#### EXERCISE:
Each line of the material must be repeated precisely, with the pictures left out.
*** DATASET RECORDS ***
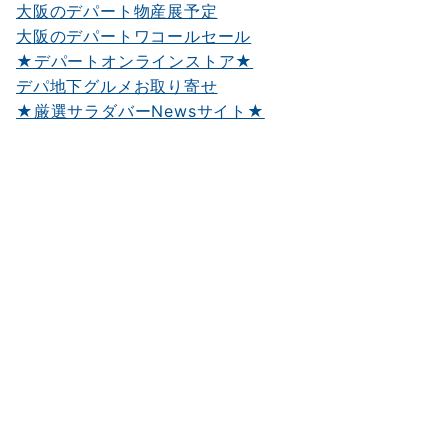
大阪のデパート物産展予定
大阪のデパートワコールセール
★デパートオンラインストア★
デパ地下グルメお取り寄せ
★厳選サラダバーNewsサイト★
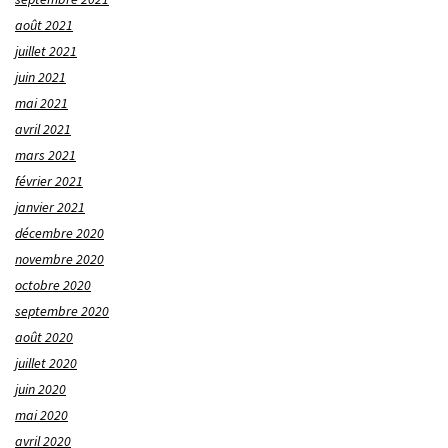
août 2021
juillet 2021
juin 2021
mai 2021
avril 2021
mars 2021
février 2021
janvier 2021
décembre 2020
novembre 2020
octobre 2020
septembre 2020
août 2020
juillet 2020
juin 2020
mai 2020
avril 2020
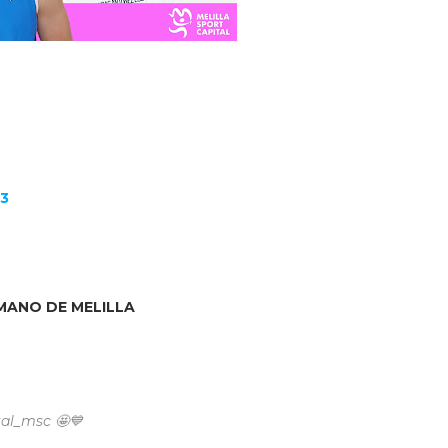
3
MANO DE MELILLA
tal_msc 🤩💙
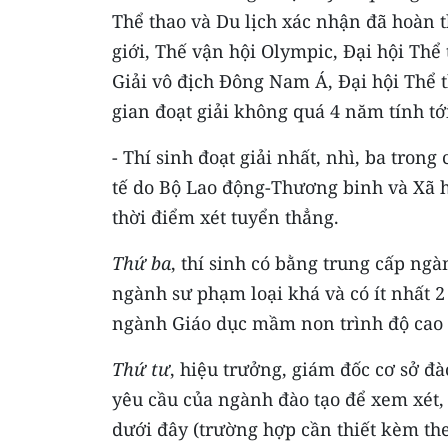
Thể thao và Du lịch xác nhận đã hoàn t
giới, Thế vận hội Olympic, Đại hội Thể
Giải vô địch Đông Nam Á, Đại hội Thể
gian đoạt giải không quá 4 năm tính tớ
- Thí sinh đoạt giải nhất, nhì, ba tron
tế do Bộ Lao động-Thương binh và Xã hộ
thời điểm xét tuyển thẳng.
Thứ ba
, thí sinh có bằng trung cấp ngà
ngành sư phạm loại khá và có ít nhất 
ngành Giáo dục mầm non trình độ cao
Thứ tư
, hiệu trưởng, giám đốc cơ sở đà
yêu cầu của ngành đào tạo để xem xét
dưới đây (trường hợp cần thiết kèm the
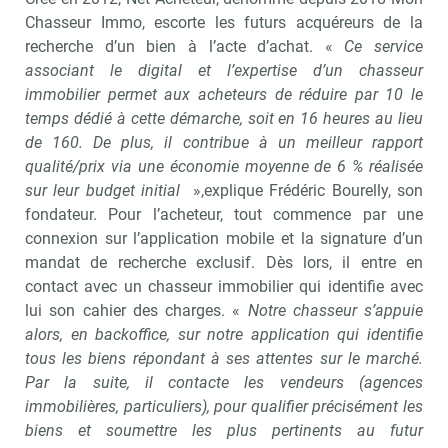
Chasseur Immo, escorte les futurs acquéreurs de la
recherche d’un bien à l’acte d’achat. «
Ce service
associant le digital et l’expertise d’un chasseur
immobilier permet aux acheteurs de réduire par 10 le
temps dédié à cette démarche, soit en 16 heures au lieu
de 160. De plus, il contribue à un meilleur rapport
qualité/prix via une économie moyenne de 6 % réalisée
sur leur budget initial
»,explique Frédéric Bourelly, son
fondateur. Pour l’acheteur, tout commence par une
connexion sur l’application mobile et la signature d’un
mandat de recherche exclusif. Dès lors, il entre en
contact avec un chasseur immobilier qui identifie avec
lui son cahier des charges. «
Notre chasseur s’appuie
alors, en backoffice, sur notre application qui identifie
tous les biens répondant à ses attentes sur le marché.
Par la suite, il contacte les vendeurs (agences
immobilières, particuliers), pour qualifier précisément les
biens et soumettre les plus pertinents au futur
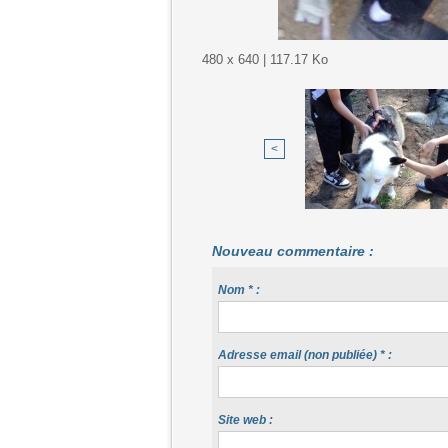
480 x 640 | 117.17 Ko
<
Nouveau commentaire :
Nom * :
Adresse email (non publiée) * :
Site web :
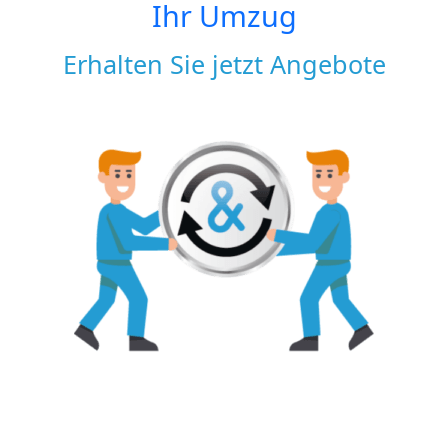
Ihr Umzug
Erhalten Sie jetzt Angebote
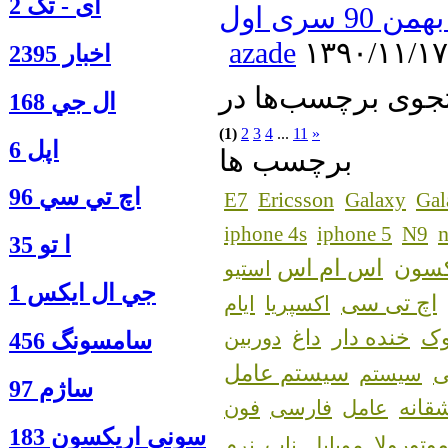
آی - تک 2
سری اول
azade
۱۳۹۰/۱۱/۱۷
اخبار 2395
ال جي 168
(1)
2
3
4
...
11
»
اپل 6
برچسب ها
اچ تي سي 96
Ericsson
E7
Galaxy
Gal
n
iphone 4s
iphone 5
N9
ا‍ تو 35
اس ام اس
کسون
استیو
جي ال ايكس 1
اچ تی سی
اکسپریا
ایام
ک
خنده دار
داغ
دوربین
سامسونگ 456
سیستم عامل
سیستم
ساژم 97
قانه
عامل
فارسی
فون
سوني اريكسون 183
وتورولا
مویایل
ناب
نرم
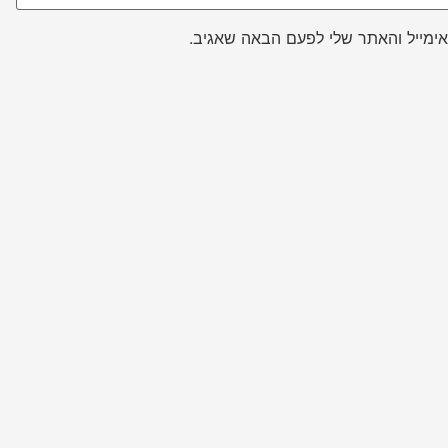
ימייל והאתר שלי לפעם הבאה שאגיב.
*** End of DATASET RECORDS ***
#### TASK ANSWER:
大阪のデパート物産展予定
大阪のデパートワコールセール
★デパートオンラインストア★
デパ地下グルメお取り寄せ
★厳選サラダバーNewsサイト★
août 2021
juillet 2021
juin 2021
mai 2021
avril 2021
mars 2021
février 2021
janvier 2021
décembre 2020
novembre 2020
octobre 2020
septembre 2020
août 2020
juillet 2020
juin 2020
mai 2020
avril 2020
3
MANO DE MELILLA
tal_msc 🤩💙
Thể thao và Du lịch xác nhận đã hoàn t
giới, Thế vận hội Olympic, Đại hội Thể
Giải vô địch Đông Nam Á, Đại hội Thể
gian đoạt giải không quá 4 năm tính tớ
- Thí sinh đoạt giải nhất, nhì, ba tron
tế do Bộ Lao động-Thương binh và Xã hộ
thời điểm xét tuyển thẳng.
Thứ ba
, thí sinh có bằng trung cấp ngà
ngành sư phạm loại khá và có ít nhất 
ngành Giáo dục mầm non trình độ cao
Thứ tư
, hiệu trưởng, giám đốc cơ sở đà
yêu cầu của ngành đào tạo để xem xét
dưới đây (trường hợp cần thiết kèm the
Chasseur Immo, escorte les futurs acquéreurs de la
recherche d’un bien à l’acte d’achat. «
Ce service
associant le digital et l’expertise d’un chasseur
immobilier permet aux acheteurs de réduire par 10 le
temps dédié à cette démarche, soit en 16 heures au lieu
de 160. De plus, il contribue à un meilleur rapport
qualité/prix via une économie moyenne de 6 % réalisée
sur leur budget initial
»,explique Frédéric Bourelly, son
fondateur. Pour l’acheteur, tout commence par une
connexion sur l’application mobile et la signature d’un
mandat de recherche exclusif. Dès lors, il entre en
contact avec un chasseur immobilier qui identifie avec
lui son cahier des charges. «
Notre chasseur s’appuie
alors, en backoffice, sur notre application qui identifie
tous les biens répondant à ses attentes sur le marché.
Par la suite, il contacte les vendeurs (agences
immobilières, particuliers), pour qualifier précisément les
biens et soumettre les plus pertinents au futur
480 x 640 | 117.17 Ko
<
Nouveau commentaire :
Nom * :
Adresse email (non publiée) * :
Site web :
Ihr Umzug
Erhalten Sie jetzt Angebote
آی - تک 2
سری اول
azade
۱۳۹۰/۱۱/۱۷
اخبار 2395
ال جي 168
(1)
2
3
4
...
11
»
اپل 6
برچسب ها
اچ تي سي 96
Ericsson
E7
Galaxy
Gal
n
iphone 4s
iphone 5
N9
ا‍ تو 35
اس ام اس
کسون
استیو
جي ال ايكس 1
اچ تی سی
اکسپریا
ایام
ک
خنده دار
داغ
دوربین
سامسونگ 456
سیستم عامل
سیستم
ساژم 97
قانه
عامل
فارسی
فون
سوني اريكسون 183
وتورولا
مویایل
ناب
نرم
ימייל והאתר שלי לפעם הבאה שאגיב.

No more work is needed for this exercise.